By A. Pawlowski, CNN
  • Samantha Brown pursued acting before the became a host for the Travel Channel
  • She hadn't traveled before getting the gig and decided not to hide that she was a "newbie"
  • Brown now travels some 230 days out of a year
  • Brown: "I still love to travel. I love that idea of a fresh start and a new beginning"

(CNN) -- Caution: Traveling nonstop may result in a broken nose.

Just ask Samantha Brown, who globetrots for the Travel Channel some 230 days a year and changes hotels so often that she once found herself lost while navigating her latest room.

"I got up in the middle of the night to go to the bathroom but there was no light and where I thought the bathroom was, was a wall and I literally slammed into it and broke my nose," Brown said.

Call it one of the work hazards of what most people would otherwise consider a dream job: getting paid to travel to some of the world's most beautiful destinations and show them off on TV.

You may know Brown as the perky host of several popular series on the Travel Channel, including "Passport to Europe" and "Samantha Brown's Great Weekends."

These days, she is also the spokeswoman for Nature Valley's National Parks Project, which aims to fund restoration efforts that support Yellowstone, Grand Teton and other U.S. national parks.

Brown, 41, recently spoke with about her journeys and favorite destinations during a break in her travels. The following is an edited version of that interview.

CNN: How did you start out? How did you get to the Travel Channel?

Samantha Brown: I actually went to school for musical theater at Syracuse University, and then I moved to New York City to pursue acting -- a life in the theater. And from one job to another, I got an audition for the Travel Channel.
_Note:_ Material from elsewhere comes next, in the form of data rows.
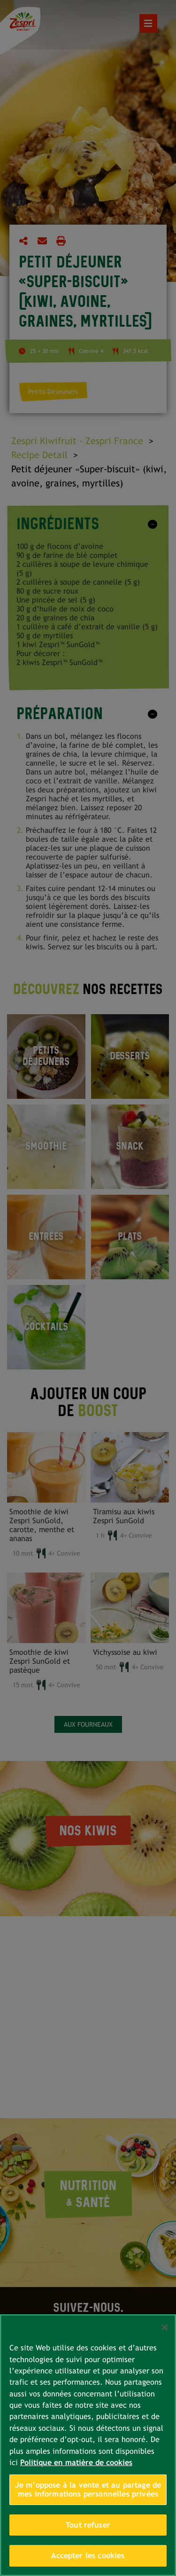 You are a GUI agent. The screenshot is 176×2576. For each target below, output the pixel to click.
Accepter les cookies (87, 2555)
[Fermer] (164, 2327)
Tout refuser (88, 2525)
And I remember thinking, "What's a host?" I had no idea. This was 11 years ago, so it was a different TV environment. But then I got the job and I had never traveled before.

I just decided to make that a part of who I was. I wasn't going to hide that I was a newbie.

CNN: Do you remember your first trip for the Travel Channel?

Brown: Oh sure. When we went to Europe, our first show was in Florence, Italy, and everyone had lost their luggage and it was just nuts.

There were a lot of mishaps there, but a lot of fun as well. You learn as you go, and certainly shooting a travel show is a little different than what is finally edited. It's a little more smooth in the show than what actually happens.

CNN: Do you have any favorite destinations that you like to return to?

Brown: Unfortunately, because of my travel schedule, I don't really get to return to places, but I certainly have places that I'm unbelievably fond of and that really stand out.

My most recent series was Asia, and my favorite country was Cambodia.

The people were absolutely lovely, and I actually nicknamed them "the Irish of Southeast Asia" because they're very talkative and they'll just strike up a conversation with you.

And then of course you go there to see Angkor Wat, which is just so much more amazing than any photos can really convey. So it was a great trip.

CNN: Is it something an average American traveler could do?

Brown: In terms of being accessible, it might be a little off the beaten path than what people are used to. However, financially, it's highly accessible and I think that makes it really attractive.

I always say Asia is one of the last places where Americans can afford to have the time of their life. Everything is so dirt cheap.

CNN: Any other favorite destinations?

Brown: I would love to go back to Berlin.

Its golden age is now. I just found that to be really, really exciting.

CNN: What are your favorite U.S. national parks?

Brown: Well, the Grand Canyon was my first, so you never forget your first love. I also got to do an eight-day rafting trip on the Colorado River. It's those trips that really change your life.

Another favorite of mine is Hawaii, the Volcanoes National Park. It's just amazing to see new land form, and while I was there actually, a lava flow had opened up maybe 50 feet from us so we just saw this huge river of lava form.

It's just an amazing feeling being in the national parks. For me, they literally are the most special places on Earth.

CNN: When you get a vacation from your job, do you travel again or stay home?

Brown: I stay home and I order in Chinese. I don't go anywhere. [Laughs]

CNN: Do you want to stop traveling so much at some point?

Brown: I've already slowed down. But I still love to travel. I love that idea of a fresh start and a new beginning. I actually love airports, I love being in them, I love going past the gates to see where the [planes] are going and what the people look like.

So no, I don't see it ending any time soon, but I am kind of pulling back a bit.

CNN: Many people think of your job as a dream job. Is it as glamorous as it looks?

Brown: I wouldn't say it's glamorous. There are a lot of physical demands to my job. It takes a lot of stamina to do it and I think people would be surprised at that. It's 12- to 14-hour shoot days and we're usually outside the entire time.

Whether is biting cold in Europe in the Alps or oppressive heat in Singapore, you've still got to do your job. You do really have to have a passion for meeting people and understanding different lifestyles.